Wendy est née dans le mauvais corps. Depuis son enfance en Équateur dans les années 1980, elle se bat pour que sa véritable identité de femme soit reconnue par ses proches. Dans un pays où l’homosexualité était illégale jusqu’en 1997, Wendy a décidé de refaire sa vie en Europe. Travailleuse du sexe depuis 25 ans, elle est aujourd’hui fière de la femme qu’elle est devenue.

Ce portrait a été réalisé par le média Sans_A.

La morsure est glaçante. Plus profonde que celles infligées par les chiens errants des « suburbios » de Guayaquil, première ville d’Équateur. Elle est invisible, tenace. C’est la morsure de la honte. En ce mois de décembre 1985, Leo*, 10 ans, se tient là, dans l’amphithéâtre de son école.
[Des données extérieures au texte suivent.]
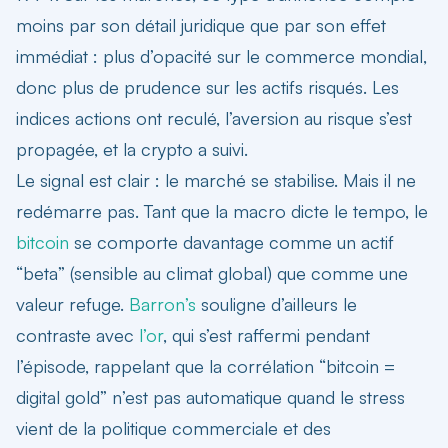
moins par son détail juridique que par son effet
immédiat : plus d’opacité sur le commerce mondial,
donc plus de prudence sur les actifs risqués. Les
indices actions ont reculé, l’aversion au risque s’est
propagée, et la crypto a suivi.
Le signal est clair : le marché se stabilise. Mais il ne
redémarre pas. Tant que la macro dicte le tempo, le
bitcoin
se comporte davantage comme un actif
“beta” (sensible au climat global) que comme une
valeur refuge.
Barron’s
souligne d’ailleurs le
contraste avec
l’or
, qui s’est raffermi pendant
l’épisode, rappelant que la corrélation “bitcoin =
digital gold” n’est pas automatique quand le stress
vient de la politique commerciale et des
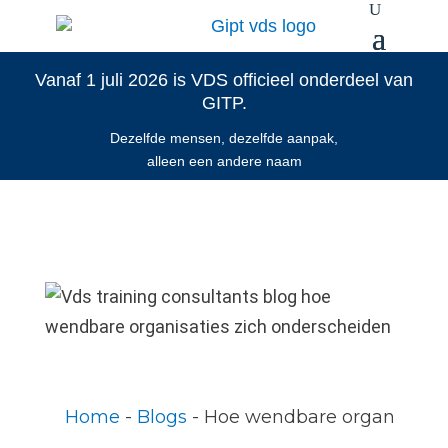
Vanaf 1 juli 2026 is VDS officieel onderdeel van
GITP.
Dezelfde mensen, dezelfde aanpak,
alleen een andere naam
Home
 - 
Blogs
 - 
Hoe wendbare organisatie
Profs et élèves sont réunis en conclusion de l’année scolaire. La directrice s’avance et déclare alors à l’assemblée de bambins, sans compassion et avec la volonté de blesser : « Leo est un garçon qui croit être une fille ». Le secret est révélé. Avec le poids des regards, la honte la submerge. Et, comme pour se dégager de la morsure, tremblant de colère après le discours, Leo envoie un coup de pied à la directrice, représaille à l’humiliation.
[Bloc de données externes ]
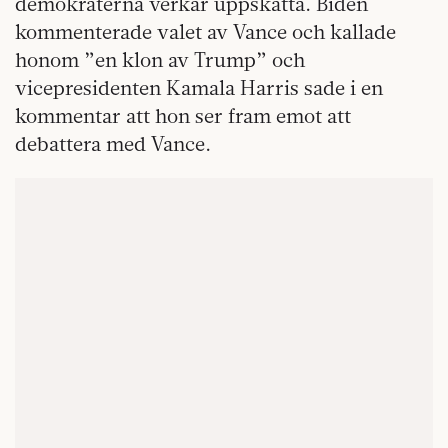
demokraterna verkar uppskatta. Biden
kommenterade valet av Vance och kallade
honom ”en klon av Trump” och
vicepresidenten Kamala Harris sade i en
kommentar att hon ser fram emot att
debattera med Vance.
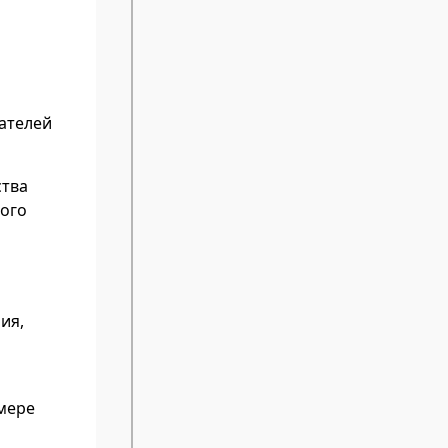
ателей
ства
ного
ия,
змере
« Dès trois ans, j’ai su que j’étais une femme née dans le corps d’un homme », glisse Leo, ou plutôt Wendy*, comme elle se nomme depuis qu’elle travaille. Wendy a aujourd’hui 42 ans. Elle tapote ses ongles sur sa table de salon, malice assurée dans le regard, mâchoires dessinées. Wendy s’est installée dans un appartement lové au fond d’une courette du centre de Nantes. C’est ici qu’elle vit et reçoit ses clients. « Des vieux, des jeunes, des Noirs, des Blancs, de tous les métiers », détaille-t-elle. Ils paient la passe 150 euros l’heure. « Plus cher que les filles de l’Est qui font le trottoir pour 50 euros, mais chez moi il y a le confort, la discrétion et une douche. » Elle remet une de ses folles mèches brunes et souffle : « Ça fait 20 ans que je fais ce métier ».
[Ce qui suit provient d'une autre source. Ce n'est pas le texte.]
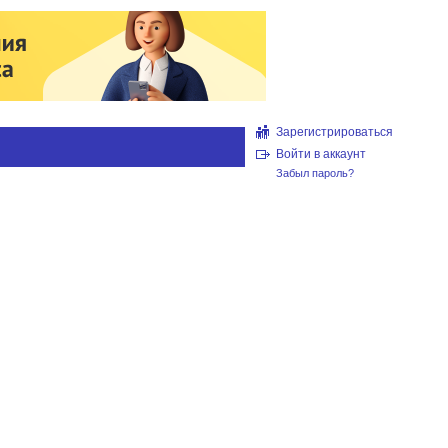
Зарегистрироваться
Войти в аккаунт
Забыл пароль?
Enfermée dans un corps d’homme

20 ans aussi qu’elle a quitté son Équateur natal. Sa famille tenait un bazar au rez-de-chaussée de leur maison, dans un quartier populaire de Guayaquil. « Nous étions pauvres mais je ne le savais pas, explique-t-elle. Quand tu es petit, richesse ou pauvreté sont des notions étrangères. » Ses parents divorcent jeunes, son père quitte la maison et sa mère part travailler au Venezuela. Leo, aînée de la famille, est alors élevée par sa grand-mère et sa tante, enseignante dans le collège où elle fera ses classes. Son corps de garçon la gêne. « À 10 ans, je me demandais ce qui m’arrivait. Contrairement à mes camarades, les filles ne m’attiraient pas, le football non plus. Les transsexuels naissent avec ce sentiment de différence. Les autres disent qu’on est bizarre et on l’intègre. » Les moqueries, elle les évite en devenant la figure malicieuse d’une bande de gavroches avec qui elle fait les 400 coups dans le quartier. « On se rebellait contre l’ordre injuste. En Équateur, c’était une époque très conservatrice et hypocrite, où l’homosexualité était punie de prison et l’éducation sexuelle se résumait à rester vierge jusqu’au mariage. »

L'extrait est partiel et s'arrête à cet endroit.